Quieta non movere: se “condonare” non si può, abbattere si deve
Quieta non movere
di Arcangelo Monaciliuni
Come anticipato dalla stampa (cfr., per tutti, il Corriere della Sera del 30 giugno u.s. che ebbe a titolare “Decreto Semplificazioni, Conte cede. Stralciata norma sul condono edilizio. Il Premier ha provato fino alla fine a difenderla. Ma la tenaglia tra Dem., Leu e Italia Viva ha avuto la meglio”), il Presidente del Consiglio è stato costretto alla marcia indietro, a piegare il capo agli irati moniti di tanta parte della sua stessa maggioranza, niente affatto soddisfatta del suo predicare che non si sarebbe trattato di un condono edilizio.
Nel testo del decreto, finalmente emanato, non si rinviene infatti quella che i censori avevan definita l’ennesima sanatoria, la “norma furba e scandalosa” che prevedeva una punizione degli abusi minori solo con una sanzione pecuniaria e consentiva che l’accertamento di conformità (degli abusi) ex art. 36 del d.P.R 380 del 2001, recante il Testo unico sull’edilizia, venisse effettuato solo rispetto alla pianificazione urbanistica vigente all’oggi e non più anche rispetto a quella dell’epoca di realizzazione dell’abuso. In parole povere, non più necessaria la “doppia conformità” oggi richiesta, si sarebbero salvate dalla demolizione le opere realizzate sine titulo ma oggi conformi alla disciplina per effetto del mutare nel tempo degli strumenti urbanistici.

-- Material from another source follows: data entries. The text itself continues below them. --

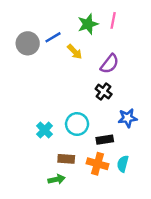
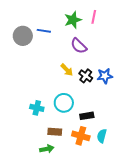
blue line: (53, 37) -> (44, 31), turned 40
yellow arrow: (75, 52) -> (67, 70), moved
purple semicircle: (110, 64) -> (79, 46), moved, turned 96
blue star: (128, 118) -> (105, 76), moved
cyan cross: (45, 130) -> (37, 108), turned -32

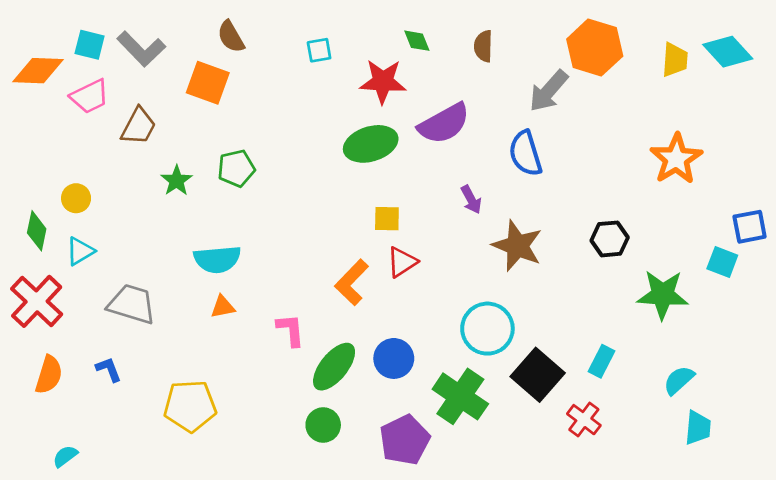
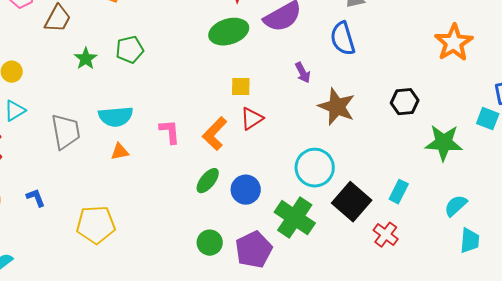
gray trapezoid: (132, 304) -> (66, 132), moved, turned 63
pink L-shape: (291, 330) -> (170, 132), moved
green ellipse: (334, 367) -> (208, 181), moved, size x0.7
green circle: (323, 425) -> (210, 243), moved

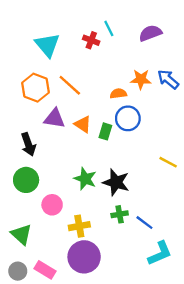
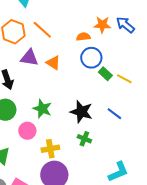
green rectangle: (105, 131) -> (105, 74), moved, turned -64
yellow line: (168, 162) -> (124, 79), moved
green star: (85, 179) -> (42, 109), moved
green cross: (120, 214) -> (84, 139), turned 32
blue line: (144, 223) -> (114, 114), moved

Non è dubbio che, al di là dei nominalismi, effettivamente le ipotizzate previsioni si ponevano nella lunga scia dei vari tentativi da tempo in corso per “salvare” gli abusi edilizi che han segnato la vita di questa, anche per questo, sciagurata nostra Nazione; tentativi condannati dal giudice delle leggi che li ha qualificati “surrettizi condono edilizio” (Corte Costituzionale, sent. n. 232 del 2017). Per vero, la giurisprudenza della Corte, pur ferma nello stigmatizzare gli effetti nefasti dei condoni, è stata nel tempo molto elaborata ed andrebbe letta tutta e senza pregiudizi.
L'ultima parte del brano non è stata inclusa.